Google today announced that the company has created a second generation of its tensor processing unit (TPU) chip, a change the company calls a massive leap forward in its ability to train AI models.
Available through the Google Cloud platform, the second generation TPU promises faster training and running of AI models for researchers and businesses, as well as for Google, who now use TPUs to power its AI — from the Google.com search engine to translation, computer vision, and other services.
The news was announced at the first day of Google I/O, the tech giant’s annual developer conference.
A second generation TPU chip is able to process up to 180 teraflops, a rate of speed that Jeff Dean, leader of the Google Brain team, says changes the time it takes to train some AI from weeks to a matter of hours or days.
“This long cycle time for experimentation means that some of the scarcest and most valuable time for machine learning engineers and research scientists are waiting days and weeks for the results of their experiments,” Dean said. “To put this in perspective, our new large-scale translation model takes a full day to train on 32 of the world’s fast commercially available GPUs, while one-eighth of a TPU pod can do the job in just six hours.” (TPU pods are collections of TPU chips in supercomputers.)
Little was known about tensor processing units made by Google especially for machine learning until last month, when 75 co-authors published a paper about the chip.
After debuting at I/O one year ago, first generation TPUs are now used in every Google search query and played a role in the system that helped devise a win in the game AlphaGo. TPUs have been part of AI services at Google for two years now, having operated out of public view for the first year.
Unlike the first generation TPUs, the second generation TPUs will be able to run machine learning training and inference, playing a role in both machine learning processes. Second generation tensor processing units (TPUs) will work with TensorFlow, as well as CPU or GPU systems that are able to process AI models like Caffe2, Intel Skylake, or Nvidia’s Volta.
Today also marks the launch of the TensorFlow Research Cloud, an initiative to give top research institutions and scientists free second generation TPU access in exchange for sharing their work.
“Researchers given access to these free computational resources must be willing to openly publish the results of their research and perhaps even open source the code associated with that research,” Dean said.
Like first generation TPUs, Dean said second generation TPU chips will play a role in the range of AI services Google provides, from translation to using computer vision to identifying a product for sale.
“For our own internal use we’re still obviously using CPUs and GPUs internally for training some kinds of models, but over time I would expect us to use these TPU devices more and more for most of our training needs because we feel they have a really good trade-off in terms of making our fundamental site go faster,” Dean explained.
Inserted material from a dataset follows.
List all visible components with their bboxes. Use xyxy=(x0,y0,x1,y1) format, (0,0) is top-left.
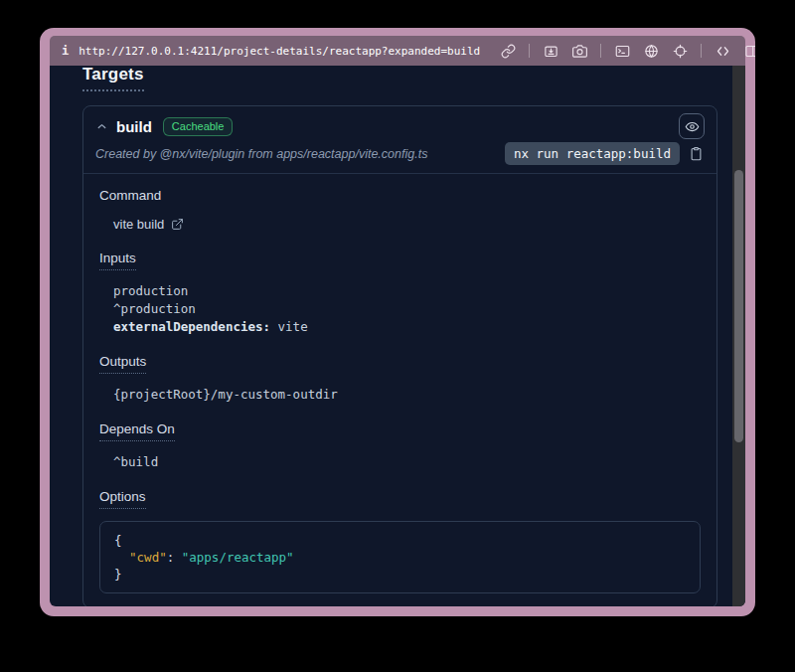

I think the TPU is more specialized, so there are certain kinds of workloads, not necessarily machine learning ones but other kinds of workloads that run well on GPUs that don’t necessarily run on a TPU. But for most of our machine learning workloads, we see TPUs as something we’ll be using more and more often.”
Early users of second generation TPUs include ShopBot, which uses computer vision to find things for sale on Ebay, and Shazam, which uses a snippet of music to search its catalog for more than 40 million songs. Fei-fei Li, chief scientist of AI/ML at Google Cloud, is excited about second generation TPUs supporting Google’s efforts to democratize AI.
“We do see this burden as a vital part of democratizing AI,” Li said, talking about the growing size of AI models and the computational challenge it presents. “This is why I joined Google just a few months ago, to ensure that everyone can leverage AI to innovate, stay competitive, and solve the problems that matter most to them, regardless of technological proficiencies. We call this ‘democratizing AI’. It means supporting user choices and meeting our customers where they are with easy tools to take advantage of AI now.”
Earlier this month, Li joined Melinda Gates and NVIDIA CEO Jensen Huang to create AI4All, an organization dedicated to encouraging AI adoption among communities underrepresented in AI.